Right now, when I’m barely managing to keep myself afloat, the thought of a parent’s rapidly declining health is terrifying. Some parents understand this and those who can afford it try to save for their own care. This thought is somewhat comforting, though it doesn’t solve everything, and it also fills me with guilt because it suggests they see their future selves as a burden. While the idea of losing a parent is incredibly daunting, the stress of providing adequate care for them when they become dependent is even more frightening.
Helia, 29
I was raised in a family that could have been straight out of a television commercial. I know it’s not the norm, but I had a very happy childhood. I have vivid memories of my childhood filled with travel: my mother at the wheel, my father munching on crisps in the passenger seat, and our family en route to France. Picture a road trip with a seven-year-old, that was me. Then there was Samothrace, where my father would playfully splash me with waterfall water while my mother laughed. After school, I’d come home to a meal waiting for me on the table. As a child, it seemed like magic how dishes were always clean and my clothes always found their way back into the closet, freshly ironed. I naively believed that Mrs. Dawn, the woman who came to clean our house, did so out of love for us and not for a paycheck. My parents were always fit and healthy, their presence radiating warmth and light.

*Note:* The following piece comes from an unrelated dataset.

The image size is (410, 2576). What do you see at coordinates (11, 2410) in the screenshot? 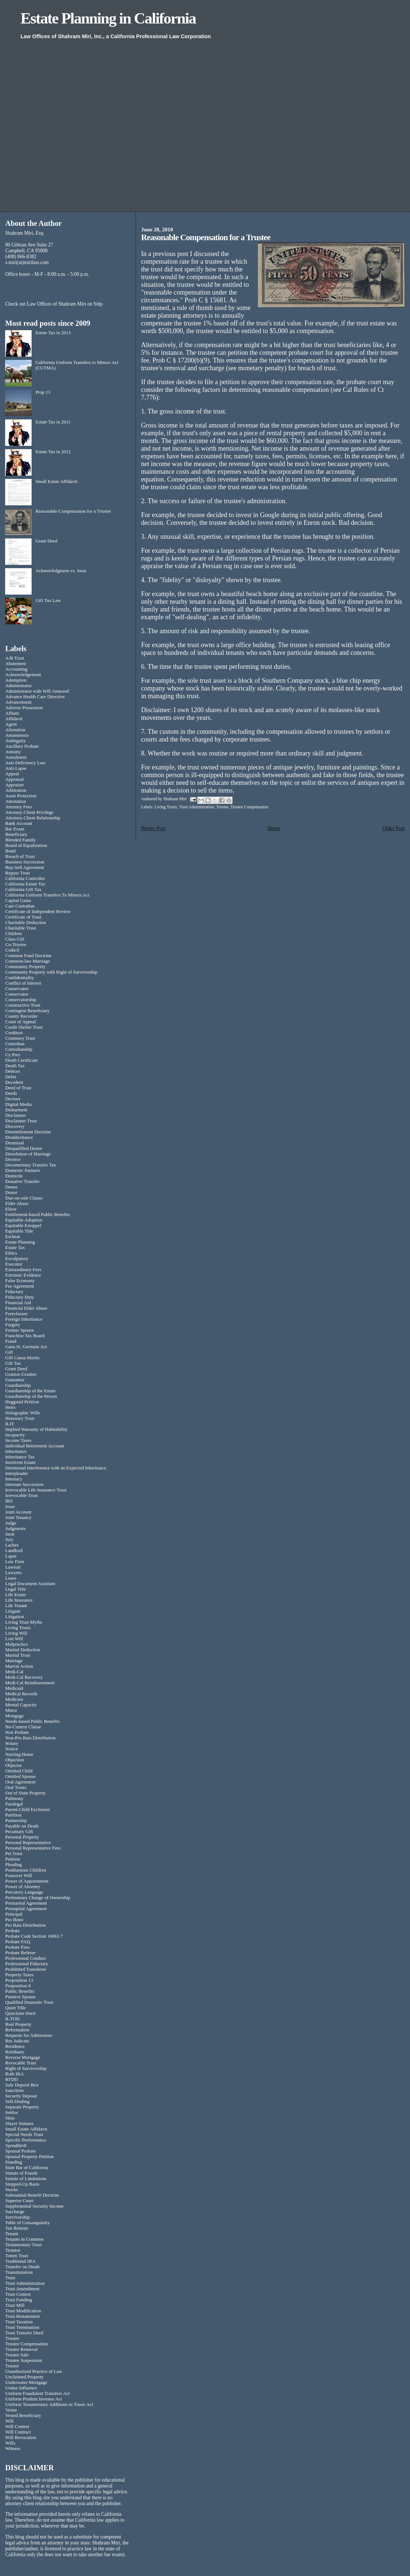 I see `Venue` at bounding box center [11, 2410].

At 26, while I was working in Sweden, my mother was diagnosed with cancer. I returned to Greece last year, accepting a job that pays a third of my previous salary, with less opportunity for advancement. One of the main reasons for my return was to be closer to my mother as her health declined more rapidly than we had anticipated. I don’t live with my parents, nor am I her primary caregiver, but I wanted to be there for her — to accompany her to doctor’s appointments, share a cup of coffee, or simply go for a walk. If the need arises, I am prepared to take on their full-time care. Fortunately, my parents are financially secure and have the means to hire a caregiver. I anticipate that if that time comes, we will jointly share the caregiving responsibilities with a professional.
I don’t want to overstate the situation. My father is doing well, and there’s hope that my mother may recover to some extent, or so we’ve been told. I had worked hard to establish a life abroad that suited me, so it’s not anxiety that I feel about caring for my parents. It’s more a sadness for the life I’m leaving behind, and a hope to return to it if circumstances permit. I’ve considered the emotional toll, and know that the guilt I’d feel if anything were to happen to my mother while I was out of the country would be unbearable. Despite my parents’ insistence that I live my own life, I feel a strong sense of responsibility. They gave me the world, and the least I can do is be there for them when they need me most.